Are [18F]FDG PET/CT imaging and cell blood count-derived biomarkers robust non-invasive surrogates for tumor-infiltrating lymphocytes in early-stage breast cancer?
Authors
Affiliations (7)
Affiliations (7)
- Department of Nuclear Medicine and Endocrine Oncology, Institut Curie, 92210, Saint-Cloud, France. [email protected].
- Laboratoire d'Imagerie Translationnelle en Oncologie, Inserm U1288, Institut Curie, PSL University, Paris Saclay University, 91400, Orsay, France. [email protected].
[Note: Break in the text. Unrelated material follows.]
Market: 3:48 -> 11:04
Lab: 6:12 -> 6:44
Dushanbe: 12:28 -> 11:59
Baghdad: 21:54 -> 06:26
- Laboratoire d'Imagerie Translationnelle en Oncologie, Inserm U1288, Institut Curie, PSL University, Paris Saclay University, 91400, Orsay, France.
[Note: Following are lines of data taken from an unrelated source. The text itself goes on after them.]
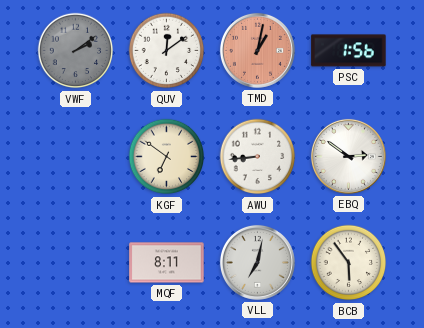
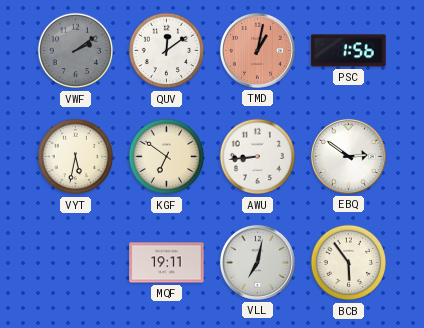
VYT: none -> 5:32
MQF: 8:11 -> 19:11
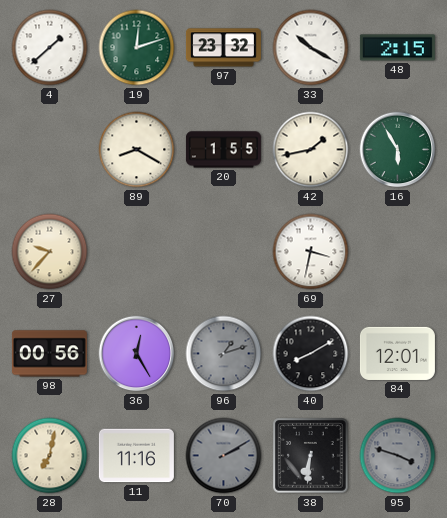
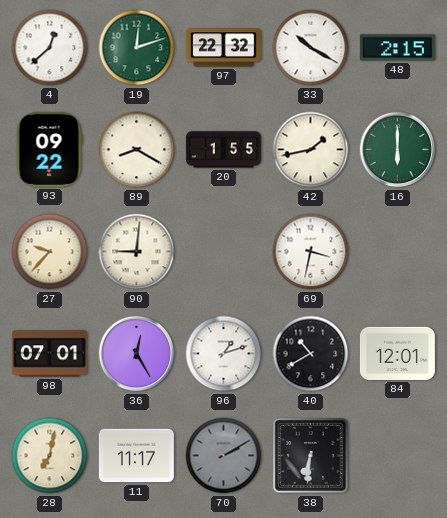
4: 1:38 -> 12:38
97: 23:32 -> 22:32
93: none -> 09:22
16: 5:55 -> 6:00
90: none -> 9:01
98: 00:56 -> 07:01
96 dial: grey -> white
40: 8:10 -> 10:40
11: 11:16 -> 11:17
95: 3:48 -> none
- Department of Pathology, Institut Curie, 75005, Paris, France.
- Department of Medical Oncology, Institut Curie, UVSQ/Paris-Saclay University, 92210, Saint-Cloud, France.
- Circulating Tumor Biomarkers Laboratory, Inserm CIC 1428, Institut Curie, 75005, Paris, France.
- Department of Nuclear Medicine and Endocrine Oncology, Institut Curie, 92210, Saint-Cloud, France.
Abstract
Tumor-infiltrating lymphocytes (TILs) are key immune biomarkers associated with prognosis and treatment response in early-stage breast cancer (BC), particularly in the triple-negative subtype. This study aimed to evaluate whether [18F]FDG PET/CT imaging and routine cell blood count (CBC)-derived biomarkers can serve as non-invasive surrogates for TILs, using machine-learning models. We retrospectively analyzed 358 patients with biopsy-proven early-stage invasive BC who underwent pre-treatment [18F]FDG PET/CT imaging. PET-derived biomarkers were extracted from the primary tumor, lymph nodes, and lymphoid organs (spleen and bone marrow). CBC-derived biomarkers included neutrophil-to-lymphocyte ratio (NLR) and platelet-to-lymphocyte ratio (PLR). TILs were assessed histologically and categorized as low (0-10%), intermediate (11-59%), or high (≥ 60%). Correlations were assessed using Spearman's rank coefficient, and classification and regression models were built using several machine-learning algorithms. Tumor SUVmax and tumor SUVmean showed the highest correlation with TIL levels (ρ = 0.29 and 0.30 respectively, p < 0.001 for both), but overall associations between TILs and PET or CBC-derived biomarkers were weak. No CBC-derived biomarker showed significant correlation or discriminative performance. Machine-learning models failed to predict TIL levels with satisfactory accuracy (maximum balanced accuracy = 0.66). Lymphoid organ metrics (SLR, BLR) and CBC-derived parameters did not significantly enhance predictive value. In this study, neither [18F]FDG PET/CT nor routine CBC-derived biomarkers reliably predict TILs levels in early-stage BC. This observation was made in presence of potential scanner-related variability and for a restricted set of usual PET metrics. Future models should incorporate more targeted imaging approaches, such as immunoPET, to non-invasively assess immune infiltration with higher specificity and improve personalized treatment strategies.